Slow in the Other Things Too
I've noticed a strong tendency in myself to explain too much and go too fast. I resist, but it creeps back up. Probably from years of seeing it done this way as a student.
You might assume I am talking about the language. To my credit, I would say I limit well the amount of new language that my students hear, especially the first days of class. But what about classroom expectations? Jobs and routines and call-and-responses that keep things rolling and engagement up? I think that if I'm not just as vigilant with these things as I am with the language component, I run a similar risk of losing students.
Do I really think that kids can internalize all the classroom expectations the first day of class? Is it worth my time or theirs to get to all the jobs and routines the first day, let alone the first week? I think not. Just as I ease into things deliberately and slowly when communicating in the TL, I want to slow down and spend time with each of the less obvious elements that make for a successful TCI classroom.
For example, today to start the year off I was introducing myself in Spanish. I was circling my name: "yada yada yada... Clase, Profe Tripp o Presidente Tripp?... Profe Obama? yada yada yada" (I learned this approach from Ben Slavic's Laramie Handouts). This goes on for about 15 - 20 minutes typically. Meanwhile, establishing expectations and teaching them "how to play the game". I very easily could have gone through all of my "Input Control" (thanks Byron Depres-Berry for that term) gestures and phrases (e.g. slow down, etc). I could have done a lot of stuff that will be indispensable throughout the year.

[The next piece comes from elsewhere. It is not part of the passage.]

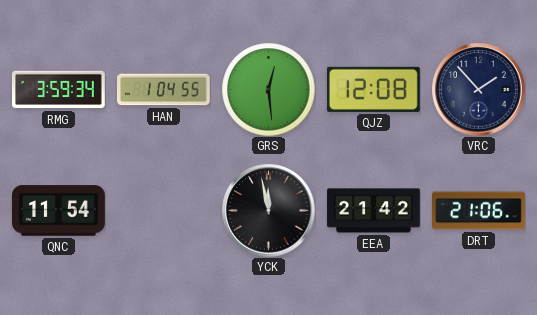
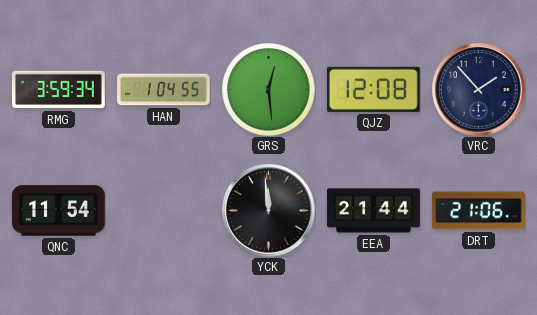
YCK: 11:58 -> 11:59
EEA: 21:42 -> 21:44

But I resisted. I want these things to sink in at a deep level, better with modeling than with words explaining the Whats and Whys etc. I sensed I had already used up my "explain-it-credit", expounding plenty (still not much) on the importance, the reason, and the procedure for responding to all of my questions and statements. Introducing and explaining more this first day could have easily undermined the calm I was trying to establish and the comprehension (of language and otherwise) I was aiming for.